### Task to carry out
If a line in the entries contains the word "mariée", list it.
************
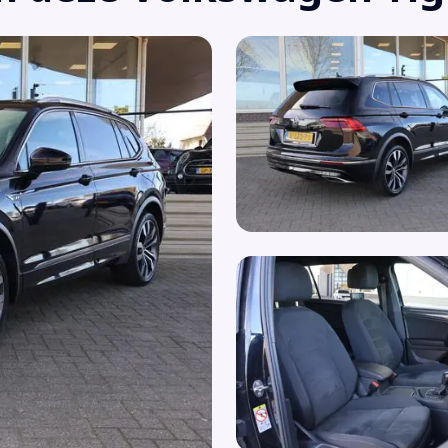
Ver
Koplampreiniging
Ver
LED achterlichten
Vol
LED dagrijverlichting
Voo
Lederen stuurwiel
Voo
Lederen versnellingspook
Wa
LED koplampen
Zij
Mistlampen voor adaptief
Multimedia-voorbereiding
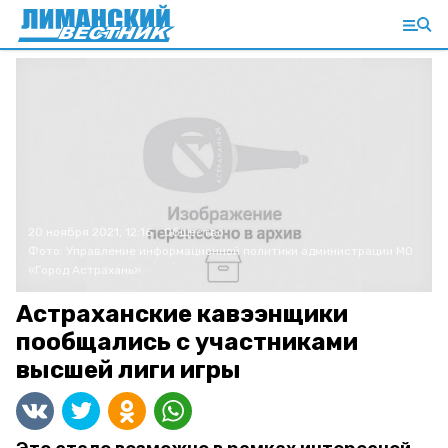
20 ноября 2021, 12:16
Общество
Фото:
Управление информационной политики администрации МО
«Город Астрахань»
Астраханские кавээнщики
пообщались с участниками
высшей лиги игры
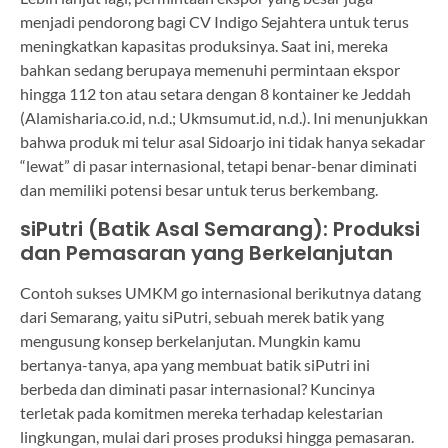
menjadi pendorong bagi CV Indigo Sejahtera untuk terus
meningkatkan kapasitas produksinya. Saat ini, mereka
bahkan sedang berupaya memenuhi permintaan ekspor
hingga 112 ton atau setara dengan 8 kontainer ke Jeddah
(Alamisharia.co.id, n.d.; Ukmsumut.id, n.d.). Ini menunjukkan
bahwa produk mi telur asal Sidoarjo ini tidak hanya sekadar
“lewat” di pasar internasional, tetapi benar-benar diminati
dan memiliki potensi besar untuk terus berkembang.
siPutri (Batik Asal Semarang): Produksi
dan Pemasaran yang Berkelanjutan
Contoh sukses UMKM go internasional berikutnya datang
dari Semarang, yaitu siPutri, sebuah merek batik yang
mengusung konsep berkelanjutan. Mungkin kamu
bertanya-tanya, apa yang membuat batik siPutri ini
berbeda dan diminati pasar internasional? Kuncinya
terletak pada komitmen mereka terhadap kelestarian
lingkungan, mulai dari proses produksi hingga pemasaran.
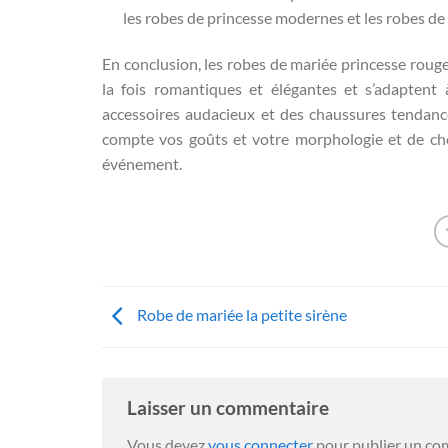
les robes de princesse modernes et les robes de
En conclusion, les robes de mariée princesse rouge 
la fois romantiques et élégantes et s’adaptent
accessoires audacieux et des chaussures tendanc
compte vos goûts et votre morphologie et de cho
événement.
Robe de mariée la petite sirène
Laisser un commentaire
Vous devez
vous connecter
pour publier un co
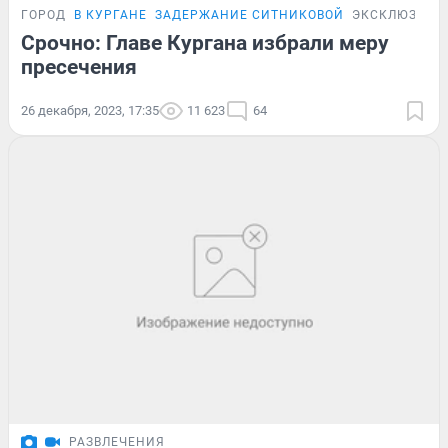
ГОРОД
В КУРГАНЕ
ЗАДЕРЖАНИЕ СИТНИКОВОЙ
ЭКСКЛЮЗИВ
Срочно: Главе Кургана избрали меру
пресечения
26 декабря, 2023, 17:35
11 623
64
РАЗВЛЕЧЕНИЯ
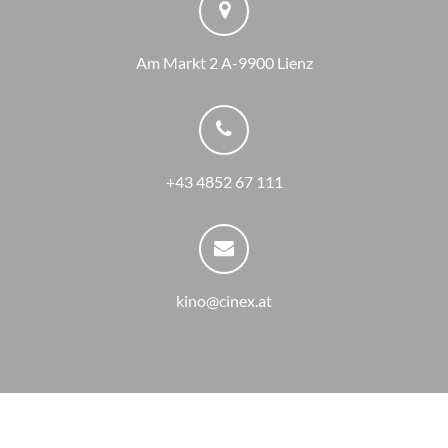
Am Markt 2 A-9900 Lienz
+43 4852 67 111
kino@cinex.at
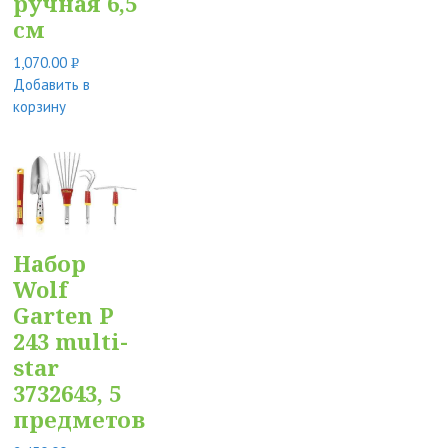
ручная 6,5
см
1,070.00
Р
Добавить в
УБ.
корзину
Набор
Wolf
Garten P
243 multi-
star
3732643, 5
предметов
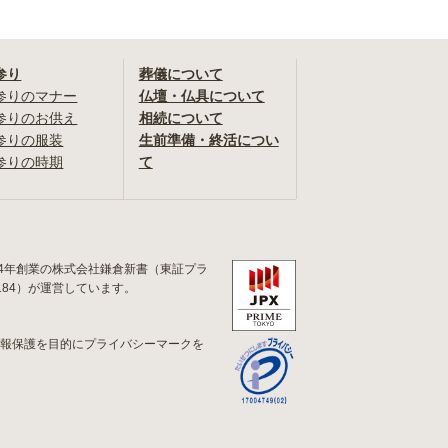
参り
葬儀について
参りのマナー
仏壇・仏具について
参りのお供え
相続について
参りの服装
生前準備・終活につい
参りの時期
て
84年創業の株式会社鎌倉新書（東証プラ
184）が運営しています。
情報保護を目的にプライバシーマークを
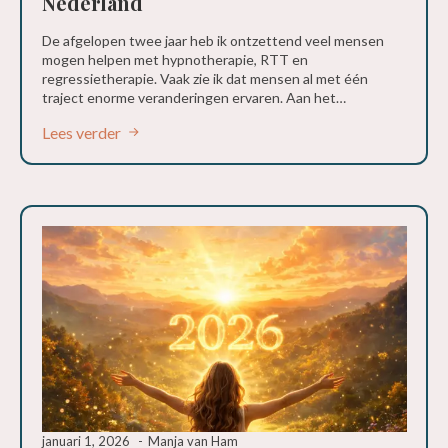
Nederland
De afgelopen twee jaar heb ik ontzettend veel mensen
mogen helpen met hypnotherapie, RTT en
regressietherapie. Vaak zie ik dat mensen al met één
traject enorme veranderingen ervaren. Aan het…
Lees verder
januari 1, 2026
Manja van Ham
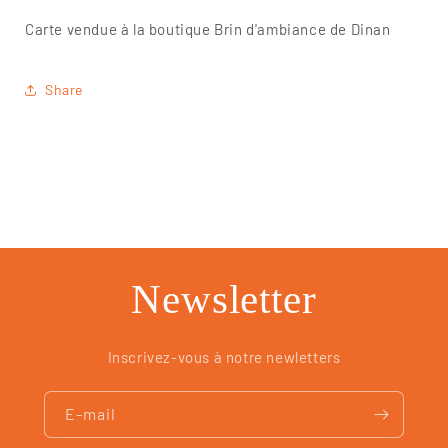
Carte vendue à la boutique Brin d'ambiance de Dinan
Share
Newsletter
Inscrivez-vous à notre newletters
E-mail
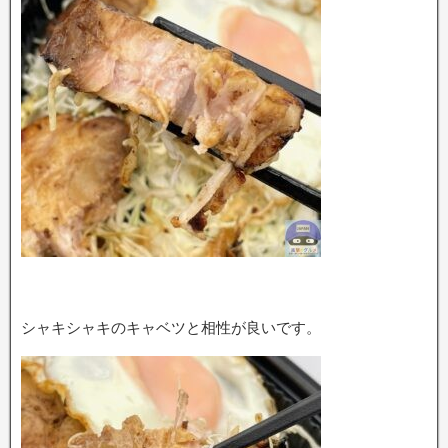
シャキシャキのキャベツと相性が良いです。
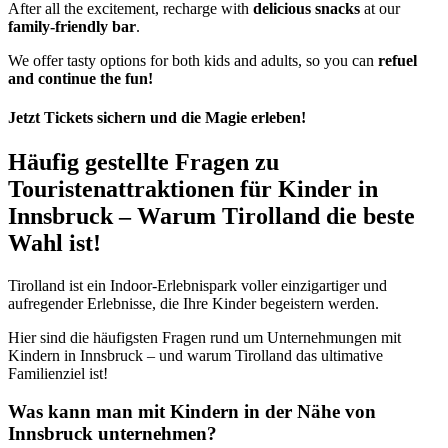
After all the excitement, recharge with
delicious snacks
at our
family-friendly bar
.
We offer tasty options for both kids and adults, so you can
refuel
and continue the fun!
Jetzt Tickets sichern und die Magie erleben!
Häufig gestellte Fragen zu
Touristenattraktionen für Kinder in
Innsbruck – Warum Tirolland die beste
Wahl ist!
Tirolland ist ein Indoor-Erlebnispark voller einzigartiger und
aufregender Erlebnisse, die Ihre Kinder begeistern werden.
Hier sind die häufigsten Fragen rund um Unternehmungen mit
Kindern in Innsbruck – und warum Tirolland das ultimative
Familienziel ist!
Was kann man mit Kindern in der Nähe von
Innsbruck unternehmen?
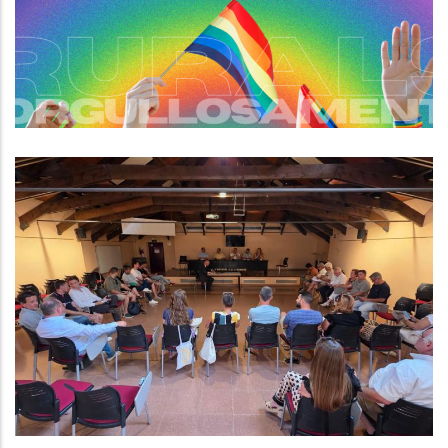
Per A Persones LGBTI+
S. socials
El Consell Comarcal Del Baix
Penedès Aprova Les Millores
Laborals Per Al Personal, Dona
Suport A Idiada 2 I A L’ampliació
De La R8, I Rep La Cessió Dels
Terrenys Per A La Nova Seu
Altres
************
### Your solution
En conclusion, les robes de mariée princesse rouge 
Robe de mariée la petite sirène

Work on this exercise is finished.